* TASK GOAL
Among the lines of the records below, copy those that hold the word "minimize".

* PROVIDED DATA
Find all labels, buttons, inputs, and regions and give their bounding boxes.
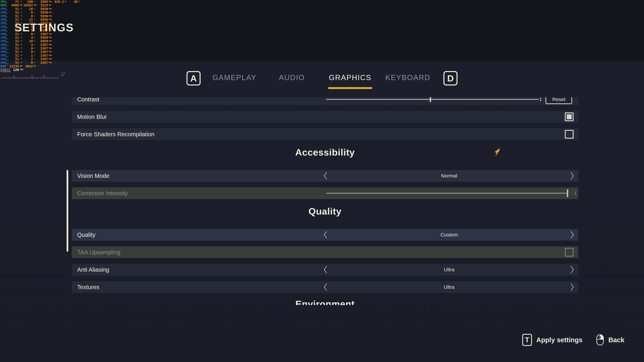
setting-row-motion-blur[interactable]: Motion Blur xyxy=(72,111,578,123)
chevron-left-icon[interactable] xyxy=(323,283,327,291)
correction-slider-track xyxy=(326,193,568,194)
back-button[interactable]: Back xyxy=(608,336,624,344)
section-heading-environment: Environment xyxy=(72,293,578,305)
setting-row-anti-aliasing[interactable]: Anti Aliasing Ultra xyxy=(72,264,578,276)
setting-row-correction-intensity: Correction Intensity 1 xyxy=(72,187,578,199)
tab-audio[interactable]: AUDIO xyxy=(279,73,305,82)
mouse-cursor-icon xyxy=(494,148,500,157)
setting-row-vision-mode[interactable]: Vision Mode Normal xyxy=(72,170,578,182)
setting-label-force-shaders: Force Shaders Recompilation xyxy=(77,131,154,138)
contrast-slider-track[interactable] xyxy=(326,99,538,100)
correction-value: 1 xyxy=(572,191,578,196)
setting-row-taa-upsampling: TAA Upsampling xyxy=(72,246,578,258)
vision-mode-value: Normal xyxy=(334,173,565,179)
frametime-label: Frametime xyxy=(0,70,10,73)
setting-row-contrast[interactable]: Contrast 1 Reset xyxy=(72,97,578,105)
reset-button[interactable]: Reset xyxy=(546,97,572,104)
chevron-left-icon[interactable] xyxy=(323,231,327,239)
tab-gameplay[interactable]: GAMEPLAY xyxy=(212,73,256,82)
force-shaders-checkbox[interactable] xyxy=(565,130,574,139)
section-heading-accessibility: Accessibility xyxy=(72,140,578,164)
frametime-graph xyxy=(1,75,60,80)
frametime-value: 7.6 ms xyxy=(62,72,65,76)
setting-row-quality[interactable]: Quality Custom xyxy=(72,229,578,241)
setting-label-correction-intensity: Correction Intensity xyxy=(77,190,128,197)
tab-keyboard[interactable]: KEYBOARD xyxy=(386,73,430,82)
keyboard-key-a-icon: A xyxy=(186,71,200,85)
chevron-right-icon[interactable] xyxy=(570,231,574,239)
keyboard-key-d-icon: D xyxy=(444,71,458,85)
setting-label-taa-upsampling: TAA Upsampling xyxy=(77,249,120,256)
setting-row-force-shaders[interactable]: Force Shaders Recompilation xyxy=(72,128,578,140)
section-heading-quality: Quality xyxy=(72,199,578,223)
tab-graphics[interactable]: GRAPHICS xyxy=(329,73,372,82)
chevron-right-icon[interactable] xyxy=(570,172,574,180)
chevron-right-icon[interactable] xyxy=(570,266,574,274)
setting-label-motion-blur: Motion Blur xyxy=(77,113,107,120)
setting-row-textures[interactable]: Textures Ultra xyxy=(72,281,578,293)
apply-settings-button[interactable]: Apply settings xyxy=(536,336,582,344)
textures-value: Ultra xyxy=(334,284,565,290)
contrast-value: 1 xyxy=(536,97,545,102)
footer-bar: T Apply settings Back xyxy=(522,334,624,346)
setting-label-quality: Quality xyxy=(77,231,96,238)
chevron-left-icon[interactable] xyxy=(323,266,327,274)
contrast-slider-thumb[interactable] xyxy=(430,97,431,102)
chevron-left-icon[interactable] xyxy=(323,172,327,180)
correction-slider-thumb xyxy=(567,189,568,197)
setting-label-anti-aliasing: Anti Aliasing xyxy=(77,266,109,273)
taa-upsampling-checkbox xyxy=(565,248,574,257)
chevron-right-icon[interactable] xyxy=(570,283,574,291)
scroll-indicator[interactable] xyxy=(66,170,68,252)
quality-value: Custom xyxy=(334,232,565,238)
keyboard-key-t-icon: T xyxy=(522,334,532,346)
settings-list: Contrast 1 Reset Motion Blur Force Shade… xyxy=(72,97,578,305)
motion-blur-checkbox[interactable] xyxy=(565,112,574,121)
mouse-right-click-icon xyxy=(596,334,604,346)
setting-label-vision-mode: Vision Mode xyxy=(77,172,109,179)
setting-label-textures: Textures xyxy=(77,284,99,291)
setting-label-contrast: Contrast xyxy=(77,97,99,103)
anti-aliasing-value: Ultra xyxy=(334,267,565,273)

* * *

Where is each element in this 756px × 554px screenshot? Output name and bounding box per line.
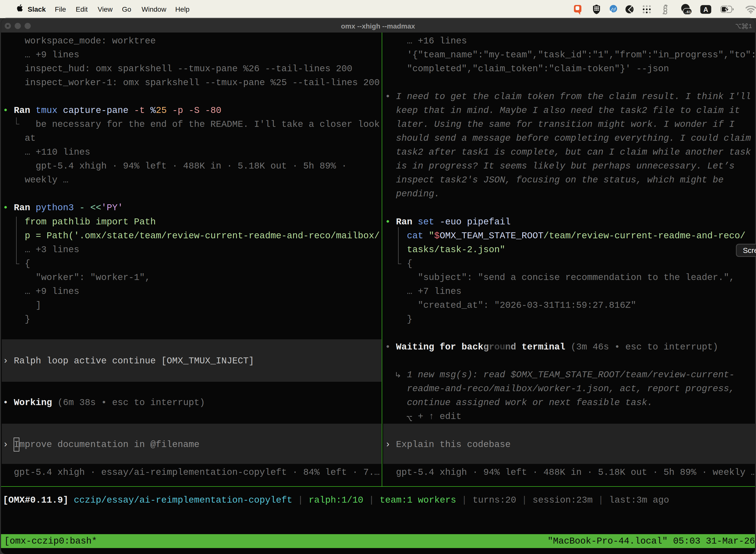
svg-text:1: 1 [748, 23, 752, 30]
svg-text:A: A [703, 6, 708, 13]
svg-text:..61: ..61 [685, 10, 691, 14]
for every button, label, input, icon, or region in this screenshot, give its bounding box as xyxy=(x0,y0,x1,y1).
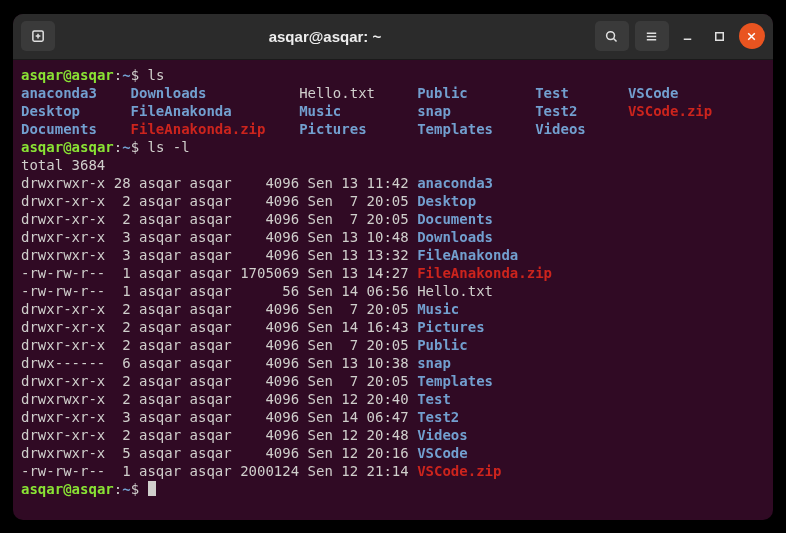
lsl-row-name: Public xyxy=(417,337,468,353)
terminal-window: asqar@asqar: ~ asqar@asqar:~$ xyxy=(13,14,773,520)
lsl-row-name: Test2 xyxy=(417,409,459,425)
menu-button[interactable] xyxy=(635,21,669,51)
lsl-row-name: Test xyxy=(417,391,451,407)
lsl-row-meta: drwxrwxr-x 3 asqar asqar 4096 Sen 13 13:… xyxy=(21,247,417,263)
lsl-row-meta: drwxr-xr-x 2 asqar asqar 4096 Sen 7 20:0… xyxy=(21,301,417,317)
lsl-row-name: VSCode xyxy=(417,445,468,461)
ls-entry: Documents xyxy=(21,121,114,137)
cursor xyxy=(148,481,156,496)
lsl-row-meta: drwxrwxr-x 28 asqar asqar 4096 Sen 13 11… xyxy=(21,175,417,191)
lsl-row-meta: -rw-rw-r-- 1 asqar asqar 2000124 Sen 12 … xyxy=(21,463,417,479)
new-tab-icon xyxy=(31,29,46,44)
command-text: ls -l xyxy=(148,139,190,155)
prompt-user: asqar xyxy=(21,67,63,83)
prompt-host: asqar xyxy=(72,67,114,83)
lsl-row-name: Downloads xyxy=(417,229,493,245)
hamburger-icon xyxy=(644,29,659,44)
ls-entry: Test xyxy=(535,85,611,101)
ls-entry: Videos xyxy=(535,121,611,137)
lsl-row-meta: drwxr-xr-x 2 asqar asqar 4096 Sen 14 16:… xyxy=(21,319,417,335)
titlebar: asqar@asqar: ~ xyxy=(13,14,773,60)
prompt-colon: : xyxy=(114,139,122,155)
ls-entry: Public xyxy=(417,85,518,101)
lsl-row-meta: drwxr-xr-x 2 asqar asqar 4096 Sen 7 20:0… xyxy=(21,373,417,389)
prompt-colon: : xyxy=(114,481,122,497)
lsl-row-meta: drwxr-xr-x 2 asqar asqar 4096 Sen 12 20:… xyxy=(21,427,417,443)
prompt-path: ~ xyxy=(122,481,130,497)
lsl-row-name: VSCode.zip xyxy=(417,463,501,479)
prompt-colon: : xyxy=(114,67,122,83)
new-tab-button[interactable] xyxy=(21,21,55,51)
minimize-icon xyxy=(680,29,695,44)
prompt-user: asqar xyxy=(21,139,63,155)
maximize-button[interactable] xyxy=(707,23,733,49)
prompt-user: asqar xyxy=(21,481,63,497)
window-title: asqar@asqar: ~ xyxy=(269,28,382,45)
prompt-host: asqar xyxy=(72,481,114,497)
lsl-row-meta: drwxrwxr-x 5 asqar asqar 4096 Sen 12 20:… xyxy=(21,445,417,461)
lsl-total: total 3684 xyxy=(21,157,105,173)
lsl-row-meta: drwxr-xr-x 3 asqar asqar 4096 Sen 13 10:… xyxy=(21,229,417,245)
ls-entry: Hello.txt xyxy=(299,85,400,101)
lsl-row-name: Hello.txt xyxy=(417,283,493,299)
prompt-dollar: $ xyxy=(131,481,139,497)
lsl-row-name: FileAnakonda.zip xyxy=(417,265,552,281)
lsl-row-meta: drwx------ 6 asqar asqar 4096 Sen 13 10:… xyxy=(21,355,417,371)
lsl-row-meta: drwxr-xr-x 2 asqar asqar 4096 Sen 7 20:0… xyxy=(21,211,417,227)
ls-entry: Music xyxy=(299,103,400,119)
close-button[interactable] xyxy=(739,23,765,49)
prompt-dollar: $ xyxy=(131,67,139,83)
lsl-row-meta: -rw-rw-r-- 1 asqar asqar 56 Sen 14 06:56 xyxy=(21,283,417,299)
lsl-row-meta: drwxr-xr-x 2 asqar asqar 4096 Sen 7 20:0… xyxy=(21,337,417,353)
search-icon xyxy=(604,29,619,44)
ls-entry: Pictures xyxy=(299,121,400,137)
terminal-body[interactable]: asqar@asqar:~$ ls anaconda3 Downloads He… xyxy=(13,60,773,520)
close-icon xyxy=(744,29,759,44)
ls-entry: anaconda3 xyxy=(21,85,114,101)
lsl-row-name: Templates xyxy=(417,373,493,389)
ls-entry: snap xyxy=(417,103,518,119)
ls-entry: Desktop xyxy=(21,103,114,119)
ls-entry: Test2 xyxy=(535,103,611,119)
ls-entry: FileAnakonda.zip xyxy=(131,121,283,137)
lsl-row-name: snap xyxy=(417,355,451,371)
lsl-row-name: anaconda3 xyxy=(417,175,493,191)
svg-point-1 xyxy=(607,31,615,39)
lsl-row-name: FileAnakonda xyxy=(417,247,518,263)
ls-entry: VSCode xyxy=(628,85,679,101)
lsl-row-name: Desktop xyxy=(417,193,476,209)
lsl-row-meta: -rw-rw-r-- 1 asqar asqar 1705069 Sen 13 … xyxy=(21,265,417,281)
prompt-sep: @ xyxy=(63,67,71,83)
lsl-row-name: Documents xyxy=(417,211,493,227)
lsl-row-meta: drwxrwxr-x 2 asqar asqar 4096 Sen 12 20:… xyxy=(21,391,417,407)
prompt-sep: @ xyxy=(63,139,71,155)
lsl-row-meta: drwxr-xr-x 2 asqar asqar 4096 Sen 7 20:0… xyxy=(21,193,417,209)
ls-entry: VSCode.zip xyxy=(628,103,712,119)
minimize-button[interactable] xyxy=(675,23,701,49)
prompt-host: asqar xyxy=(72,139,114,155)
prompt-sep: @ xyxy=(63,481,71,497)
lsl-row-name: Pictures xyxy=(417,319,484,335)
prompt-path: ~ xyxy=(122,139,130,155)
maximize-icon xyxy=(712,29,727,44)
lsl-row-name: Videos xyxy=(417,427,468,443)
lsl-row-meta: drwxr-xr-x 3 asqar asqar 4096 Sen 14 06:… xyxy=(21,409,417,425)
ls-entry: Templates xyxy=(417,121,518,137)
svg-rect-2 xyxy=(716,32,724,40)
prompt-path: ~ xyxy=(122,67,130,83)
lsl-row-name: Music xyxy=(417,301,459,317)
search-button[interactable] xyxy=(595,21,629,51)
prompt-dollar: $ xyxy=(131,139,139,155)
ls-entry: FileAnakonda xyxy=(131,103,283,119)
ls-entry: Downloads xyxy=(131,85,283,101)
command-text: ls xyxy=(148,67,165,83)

* RESULT
minimize-icon xyxy=(680,29,695,44)
minimize-button[interactable] xyxy=(675,23,701,49)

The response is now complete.